English crusaders turned to Jewish moneylenders to raise funds. In 1149, one decided to kill his creditor.
Of all the calumnies leveled at the Jews down the centuries, none has been as lethal as the blood libel. This infamia, which “branded the Jews as bloodthirsty ‘others’ who deserved to be killed,” as the late, revered historian Robert Wistrich explained it, has appeared in a dizzying range of locations. From the 12th-century kingdoms of England and France, the blood libel, which accused entire Jewish communities of murdering Christian children for ritual purposes, spread to other territories and cultures, among them Poland and Lithuania in the 17th century, Damascus in the 19th century, and Kiev as recently as 1913.
“The Murder of William of Norwich,” by the Princeton academic E.M. Rose, is a landmark of historical research into the grotesque 800-year history of blood-libel accusations. The book traces in forensic detail—Ms. Rose calls it microhistory—the circumstances around the emergence of the first recorded blood libel in history and in so doing demonstrates how the libel was used as a tool in wider Christian struggles over power, money and territory, in which the Jews became all too convenient pawns.

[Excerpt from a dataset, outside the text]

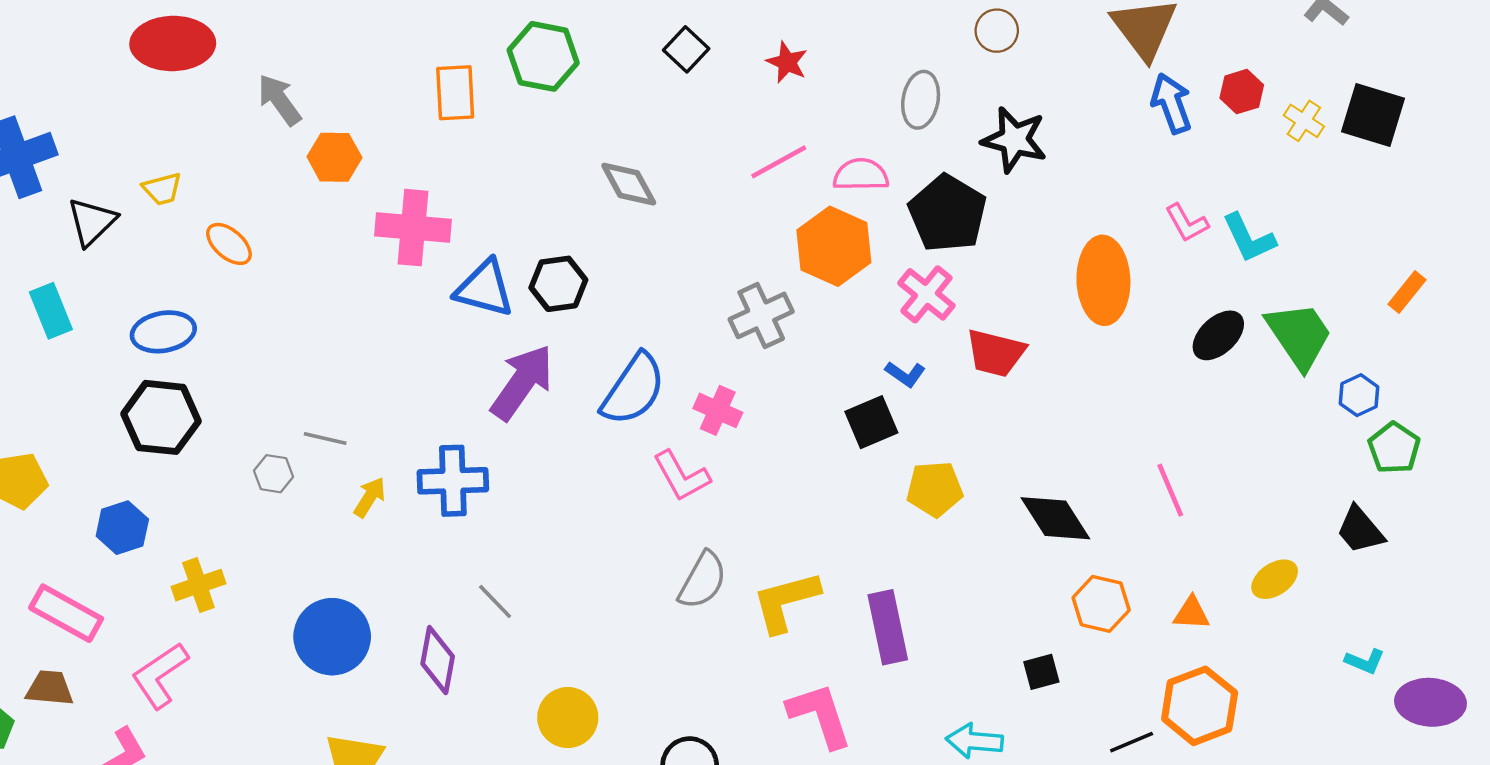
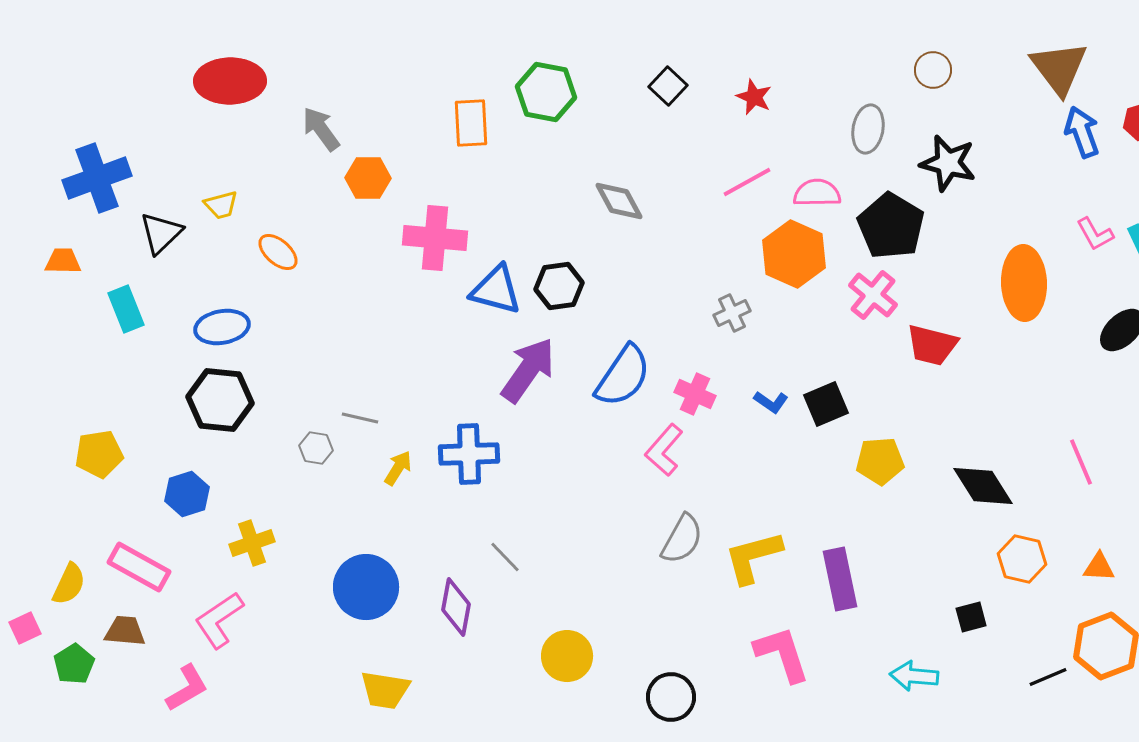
gray cross: (761, 315) -> (732, 313), size x0.7
blue L-shape: (905, 374) -> (771, 402), moved
pink L-shape: (681, 476) -> (664, 450), turned 70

The story of an apprentice boy named William, who would eventually be canonized as St. William of Norwich, begins in eastern England in 1144, less than a century after the Norman Conquest. As Ms. Rose demonstrates in her mesmerizing study, it was a dark time for England. Violent civil war raged between King Stephen, the grandson of William the Conqueror, and his cousin Matilda, who challenged him to the throne. The situation was considered so dire that, in the words of one chronicler of the time, it was as if “Christ and his saints were asleep.”